Vaccini e democrazia

Si apprende che l’assemblea capitolina, col dichiarato intento di voler “salvaguardare la linearità di percorso di un bisogno educativo”, si fa promotrice di un’azione affinché restino a scuola i bambini regolarmente iscritti all’asilo nido e alla scuola dell’infanzia i cui genitori non avessero ancora assolto l’obbligo di vaccinazione.

Sorvolando sulla bizzarria tutta italiana per la quale un’amministrazione locale si permette un atteggiamento sovversivo nei confronti di una legge dello Stato, mi sento di tornare a dire la mia sulla questione vaccini non soltanto per naturale sollecitudine della pubblica salute, ma anche (e soprattutto) perché il fenomeno novax tocca il cuore di due dimensioni-cardine del mondo contemporaneo: comunicazione e democrazia.

Per quanto riguarda la comunicazione, è evidente che la scienza mal vi si presta, perché il sapere scientifico perde rapidamente mordente quando lo si annacqua in tentativi più o meno infelici di salvare capra e cavoli; o, fuor di metafora, il rigore e l’appeal per il grande pubblico (questo senza voler necessariamente condannare la divulgazione).

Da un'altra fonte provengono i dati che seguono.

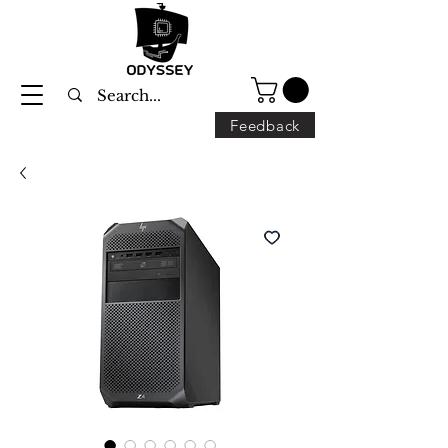
Feedback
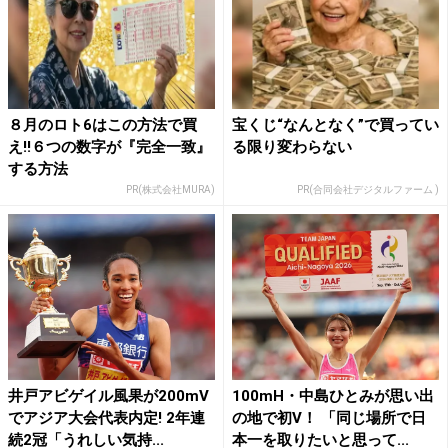
８月のロト6はこの方法で買
宝くじ“なんとなく”で買ってい
え!!６つの数字が『完全一致』
る限り変わらない
する方法
PR(株式会社MURA)
PR(合同会社デジタルファーム )
井戸アビゲイル風果が200mV
100mH・中島ひとみが思い出
でアジア大会代表内定! 2年連
の地で初V！ 「同じ場所で日
続2冠「うれしい気持...
本一を取りたいと思って...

E dal canto suo la comunicazione è attratta dal caos e dalla dissoluzione di ogni paradigma razionale: come ben fa notare Mario Perniola in un suo pamphlet (Contro la comunicazione, Torino, Einaudi, 2004), il motto dei comunicatori potrebbe essere “tutte le idee contengono un seme di verità, pur se si contraddicono”. E poi la scienza, arcigna e faticosa, è (paradossalmente) poco rassicurante per chiunque non la comprenda (ossia per tutti, o quasi), e fa molto più comodo rifugiarsi nel pensiero magico, il quale lascia l’impressione a quello che Ortega y Gasset chiama l’uomo-massa di poter misurare su di sé il mondo tutto intero.

Quanto alla democrazia, siamo di fronte a una crisi dei meccanismi rappresentativi, che va di pari passo con il disamore generalizzato (questo purtroppo in parte comprensibile, benché non giustificabile) verso la politica e i suoi parafernali. Il guaio è che il modello democratico, se vuol funzionare, ha bisogno da una parte del rispetto della delega (un certo pensiero politico di ascendenza anglosassone riconosce nel trust, nella fiducia, la condicio sine qua non); dall’altro lato però c’è bisogno che i cittadini partecipino quanto più possibile di una coscienza civile che abbracci l’intera vita politica della nazione o dell’organismo sovranazionale cui appartengono. Ma questo, in un mondo che esalta contemporaneamente la dimensione globale e quella individuale, scavalcando a piè pari il livello “comunitario”, succede sempre più di rado.

Tornando alla questione vaccini, voglio concludere ricordando che già la nostra Costituzione (art. 32) riconosce nella salute non soltanto un diritto del diretto interessato, ma un valore per la collettività, che lo Stato quindi è chiamato a tutelare anche al di là e al di sopra della libertà individuale.